With this configuration, package managers route requests as follows:

- `npm install lodash` → fetched via Takumi Guard (security scanning applied)
- `npm install @your-company/private-sdk` → fetched directly from your private registry (bypasses Takumi Guard)

:::warning
Private packages routed to a different registry bypass Takumi Guard's security scanning. This is acceptable for your organization's own packages, but be aware that those packages will not be checked against the blocklist.
:::

### Unscoped Private Packages {#private-packages-unscoped}

npm and pnpm only support per-scope registry routing, not per-package routing. If your project depends on unscoped private packages (packages without an `@scope/` prefix), the `.npmrc` workaround described above does not apply.

In this case, we recommend migrating your private packages to use scoped names (e.g., `private-utils` → `@your-company/private-utils`). Scoped packages are the standard approach recommended by npm for organizational packages.

### GitHub Actions with Private Packages {#private-packages-ci}

When using the `flatt-security/setup-takumi-guard-npm` action with private packages, set `set-registry` to `false` and manage your `.npmrc` manually:

```yaml
jobs:
  build:
    runs-on: ubuntu-latest
    permissions:
      id-token: write
      contents: read
    steps:
      - uses: actions/checkout@v4

      - uses: flatt-security/setup-takumi-guard-npm@v1
        with:
          bot-id: "BT01EXAMPLE..."
          set-registry: false # Manage .npmrc manually

      # Configure registries manually
      - run: |
          echo "registry=https://npm.flatt.tech/" >> .npmrc
          echo "//npm.flatt.tech/:_authToken=${{ steps.guard.outputs.token }}" >> .npmrc
          echo "@your-company:registry=https://registry.npmjs.org/" >> .npmrc
          echo "//registry.npmjs.org/:_authToken=${{ secrets.NPM_TOKEN }}" >> .npmrc

      - run: npm install
      - run: npm test
```

## Verify Your Setup {#verify-setup}

You can confirm that Takumi Guard is working by attempting to install a known test package:

```bash
npm install @panda-guard/test-malicious
```

This package is permanently on the blocklist. If Takumi Guard is configured correctly, npm will report a `403 Forbidden` error and the install will fail. You can safely remove it from your `package.json` afterward.
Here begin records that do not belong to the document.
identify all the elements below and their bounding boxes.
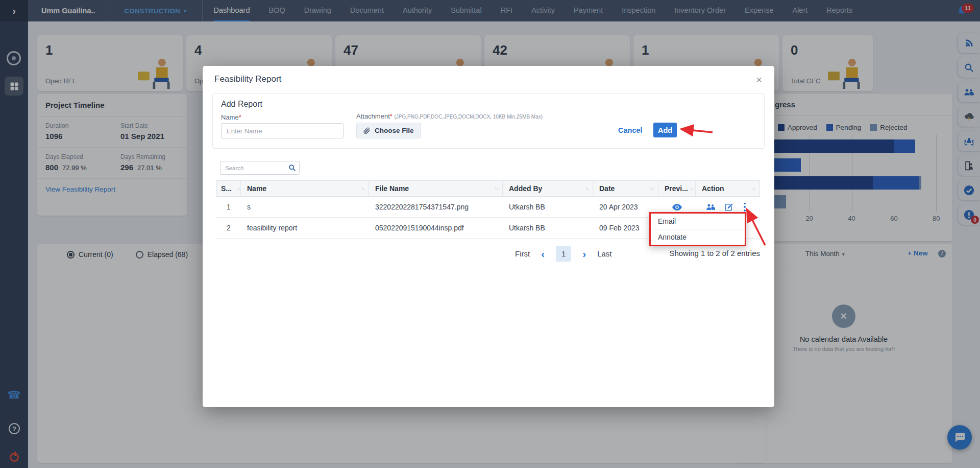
column-header-date[interactable]: Date↑↓: [593, 181, 658, 196]
cell-sno: 1: [216, 203, 241, 211]
search-input[interactable]: [220, 161, 300, 175]
column-header-preview[interactable]: Previ...↑↓: [658, 181, 696, 196]
attachment-hint: (JPG,PNG,PDF,DOC,JPEG,DOCM,DOCX, 10KB Mi…: [394, 114, 543, 120]
pagination-last[interactable]: Last: [597, 249, 611, 258]
sort-icon: ↑↓: [690, 186, 694, 191]
sort-icon: ↑↓: [650, 186, 654, 191]
cell-file-name: 32202202281754371547.png: [369, 203, 503, 211]
section-title: Add Report: [221, 100, 262, 109]
cell-added-by: Utkarsh BB: [503, 203, 593, 211]
annotation-arrow-menu: [741, 204, 771, 249]
column-header-file-name[interactable]: File Name↑↓: [369, 181, 503, 196]
cell-file-name: 0520220915190044insp.pdf: [369, 224, 503, 232]
chevron-right-icon[interactable]: ›: [582, 248, 586, 259]
choose-file-button[interactable]: Choose File: [356, 123, 421, 138]
sort-icon: ↑↓: [361, 186, 364, 191]
share-users-icon[interactable]: [706, 203, 716, 210]
preview-eye-icon[interactable]: [672, 204, 682, 210]
sort-icon: ↑↓: [752, 186, 755, 191]
table-header-row: S...↑↓ Name↑↓ File Name↑↓ Added By↑↓ Dat…: [216, 180, 760, 197]
name-label: Name*: [221, 113, 241, 121]
column-header-action[interactable]: Action↑↓: [696, 181, 760, 196]
add-report-section: Add Report Name* Attachment* (JPG,PNG,PD…: [212, 93, 765, 149]
column-header-added-by[interactable]: Added By↑↓: [503, 181, 593, 196]
cell-added-by: Utkarsh BB: [503, 224, 593, 232]
row-context-menu: Email Annotate: [649, 212, 746, 246]
chevron-left-icon[interactable]: ‹: [541, 248, 545, 259]
edit-icon[interactable]: [724, 203, 733, 212]
cancel-button[interactable]: Cancel: [612, 123, 649, 137]
pagination-page-1[interactable]: 1: [556, 246, 571, 262]
modal-title: Feasibility Report: [214, 74, 281, 84]
pagination-summary: Showing 1 to 2 of 2 entries: [669, 249, 760, 258]
sort-icon: ↑↓: [495, 186, 498, 191]
search-icon: [288, 164, 296, 172]
cell-date: 09 Feb 2023: [593, 224, 658, 232]
paperclip-icon: [363, 127, 371, 134]
annotation-arrow-add: [677, 124, 716, 136]
column-header-sno[interactable]: S...↑↓: [216, 181, 241, 196]
cell-name: feasibility report: [241, 224, 369, 232]
column-header-name[interactable]: Name↑↓: [241, 181, 369, 196]
attachment-label: Attachment* (JPG,PNG,PDF,DOC,JPEG,DOCM,D…: [356, 112, 543, 120]
name-field[interactable]: [221, 123, 344, 138]
sort-icon: ↑↓: [585, 186, 589, 191]
sort-icon: ↑↓: [237, 186, 240, 191]
close-icon[interactable]: ×: [754, 72, 764, 88]
menu-item-email[interactable]: Email: [651, 214, 745, 229]
cell-sno: 2: [216, 224, 241, 232]
pagination: First ‹ 1 › Last: [515, 246, 612, 262]
add-button[interactable]: Add: [653, 123, 677, 137]
menu-item-annotate[interactable]: Annotate: [651, 229, 745, 245]
cell-date: 20 Apr 2023: [593, 203, 658, 211]
cell-name: s: [241, 203, 369, 211]
pagination-first[interactable]: First: [515, 249, 530, 258]
search-box: [220, 161, 300, 175]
## Publishing and Login {#publishing-and-login}

Takumi Guard is a read-only security proxy. Write operations such as `npm login`, `npm publish`, and `npm adduser` are not supported through the proxy. When performing these operations, specify the target registry directly:

```bash
npm login --registry=https://registry.npmjs.org/
npm publish --registry=https://registry.npmjs.org/
```

If you set Takumi Guard as your global registry and need to publish, always pass the `--registry` flag to ensure the command goes to the correct registry.

## Uninstall {#uninstall}

To stop using Takumi Guard, revert your registry settings to the public npm registry.

### Local Environment {#uninstall-local}

Remove the Takumi Guard lines from your project's `.npmrc`:

```ini
# Remove the following lines
registry=https://npm.flatt.tech/
//npm.flatt.tech/:_authToken=tg_anon_xxxxxx
```

If you changed the global configuration, reset it to the default:

```bash
npm config delete registry
npm config delete //npm.flatt.tech/:_authToken
```

If you use pnpm or yarn berry, similarly remove the Takumi Guard registry URL from the respective config files (`.npmrc` or `.yarnrc.yml`).
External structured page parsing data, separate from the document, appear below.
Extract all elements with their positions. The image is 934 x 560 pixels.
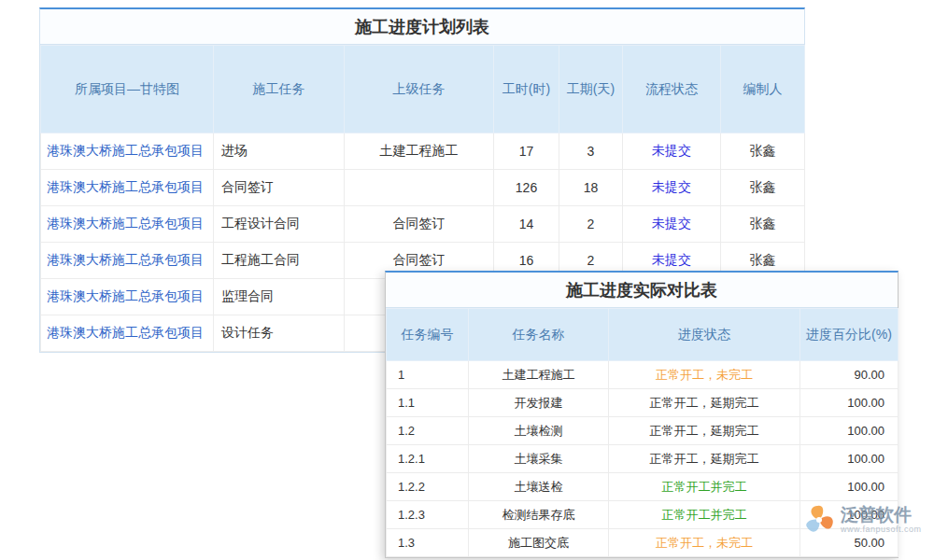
parent-task-cell: 土建工程施工 [345, 133, 494, 170]
table-row: 港珠澳大桥施工总承包项目 工程设计合同 合同签订 14 2 未提交 张鑫 [41, 206, 805, 243]
project-link[interactable]: 港珠澳大桥施工总承包项目 [41, 133, 214, 170]
parent-task-cell [345, 170, 494, 206]
project-link[interactable]: 港珠澳大桥施工总承包项目 [41, 243, 214, 279]
table-row: 1.2.3 检测结果存底 正常开工并完工 100.00 [387, 501, 899, 529]
col-header-flow-status: 流程状态 [623, 46, 721, 133]
task-name-cell: 检测结果存底 [469, 501, 609, 529]
progress-percent-cell: 100.00 [800, 501, 899, 529]
progress-percent-cell: 100.00 [800, 417, 899, 445]
col-header-author: 编制人 [721, 46, 805, 133]
plan-table-title: 施工进度计划列表 [40, 9, 804, 45]
task-cell: 监理合同 [214, 279, 345, 315]
parent-task-cell: 合同签订 [345, 206, 494, 243]
author-cell: 张鑫 [721, 170, 805, 206]
compare-table-title: 施工进度实际对比表 [386, 273, 898, 308]
progress-status-cell: 正常开工，未完工 [609, 361, 800, 389]
progress-status-cell: 正常开工，延期完工 [609, 417, 800, 445]
task-name-cell: 施工图交底 [469, 529, 609, 557]
flow-status-link[interactable]: 未提交 [623, 133, 721, 170]
table-row: 1 土建工程施工 正常开工，未完工 90.00 [387, 361, 899, 389]
task-no-cell: 1.1 [387, 389, 469, 417]
progress-status-cell: 正常开工并完工 [609, 473, 800, 501]
task-name-cell: 土壤检测 [469, 417, 609, 445]
project-link[interactable]: 港珠澳大桥施工总承包项目 [41, 170, 214, 206]
days-cell: 2 [559, 206, 623, 243]
col-header-hours: 工时(时) [494, 46, 559, 133]
table-row: 1.2.1 土壤采集 正常开工，延期完工 100.00 [387, 445, 899, 473]
col-header-parent-task: 上级任务 [345, 46, 494, 133]
table-row: 港珠澳大桥施工总承包项目 合同签订 126 18 未提交 张鑫 [41, 170, 805, 206]
author-cell: 张鑫 [721, 206, 805, 243]
table-row: 港珠澳大桥施工总承包项目 进场 土建工程施工 17 3 未提交 张鑫 [41, 133, 805, 170]
days-cell: 3 [559, 133, 623, 170]
compare-header-row: 任务编号 任务名称 进度状态 进度百分比(%) [387, 309, 899, 361]
table-row: 1.1 开发报建 正常开工，延期完工 100.00 [387, 389, 899, 417]
task-cell: 进场 [214, 133, 345, 170]
col-header-task-no: 任务编号 [387, 309, 469, 361]
flow-status-link[interactable]: 未提交 [623, 206, 721, 243]
progress-percent-cell: 100.00 [800, 389, 899, 417]
task-cell: 工程设计合同 [214, 206, 345, 243]
col-header-progress-percent: 进度百分比(%) [800, 309, 899, 361]
task-name-cell: 土壤送检 [469, 473, 609, 501]
progress-percent-cell: 100.00 [800, 445, 899, 473]
author-cell: 张鑫 [721, 133, 805, 170]
progress-percent-cell: 90.00 [800, 361, 899, 389]
project-link[interactable]: 港珠澳大桥施工总承包项目 [41, 206, 214, 243]
progress-percent-cell: 50.00 [800, 529, 899, 557]
task-no-cell: 1.2 [387, 417, 469, 445]
flow-status-link[interactable]: 未提交 [623, 170, 721, 206]
col-header-project: 所属项目—甘特图 [41, 46, 214, 133]
progress-status-cell: 正常开工，未完工 [609, 529, 800, 557]
hours-cell: 126 [494, 170, 559, 206]
task-no-cell: 1.3 [387, 529, 469, 557]
days-cell: 18 [559, 170, 623, 206]
task-no-cell: 1.2.2 [387, 473, 469, 501]
task-name-cell: 土建工程施工 [469, 361, 609, 389]
table-row: 1.2 土壤检测 正常开工，延期完工 100.00 [387, 417, 899, 445]
progress-percent-cell: 100.00 [800, 473, 899, 501]
project-link[interactable]: 港珠澳大桥施工总承包项目 [41, 315, 214, 352]
compare-table-card: 施工进度实际对比表 任务编号 任务名称 进度状态 进度百分比(%) 1 土建工程… [385, 271, 899, 558]
col-header-task: 施工任务 [214, 46, 345, 133]
project-link[interactable]: 港珠澳大桥施工总承包项目 [41, 279, 214, 315]
progress-status-cell: 正常开工，延期完工 [609, 445, 800, 473]
task-no-cell: 1.2.3 [387, 501, 469, 529]
progress-status-cell: 正常开工并完工 [609, 501, 800, 529]
task-cell: 合同签订 [214, 170, 345, 206]
task-cell: 工程施工合同 [214, 243, 345, 279]
col-header-task-name: 任务名称 [469, 309, 609, 361]
task-no-cell: 1 [387, 361, 469, 389]
task-cell: 设计任务 [214, 315, 345, 352]
task-name-cell: 开发报建 [469, 389, 609, 417]
table-row: 1.3 施工图交底 正常开工，未完工 50.00 [387, 529, 899, 557]
hours-cell: 14 [494, 206, 559, 243]
table-row: 1.2.2 土壤送检 正常开工并完工 100.00 [387, 473, 899, 501]
progress-status-cell: 正常开工，延期完工 [609, 389, 800, 417]
col-header-days: 工期(天) [559, 46, 623, 133]
compare-table: 任务编号 任务名称 进度状态 进度百分比(%) 1 土建工程施工 正常开工，未完… [386, 308, 899, 557]
task-no-cell: 1.2.1 [387, 445, 469, 473]
plan-header-row: 所属项目—甘特图 施工任务 上级任务 工时(时) 工期(天) 流程状态 编制人 [41, 46, 805, 133]
hours-cell: 17 [494, 133, 559, 170]
col-header-progress-status: 进度状态 [609, 309, 800, 361]
task-name-cell: 土壤采集 [469, 445, 609, 473]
### GitHub Actions {#uninstall-ci}

Remove the `flatt-security/setup-takumi-guard-npm` step from your workflow file:

```yaml
# Remove the following step
- uses: flatt-security/setup-takumi-guard-npm@v1
  with:
    bot-id: "BT01EXAMPLE..."
```

:::info
Once the registry setting is removed, `npm install` will access the public npm registry directly. No lockfile changes are required.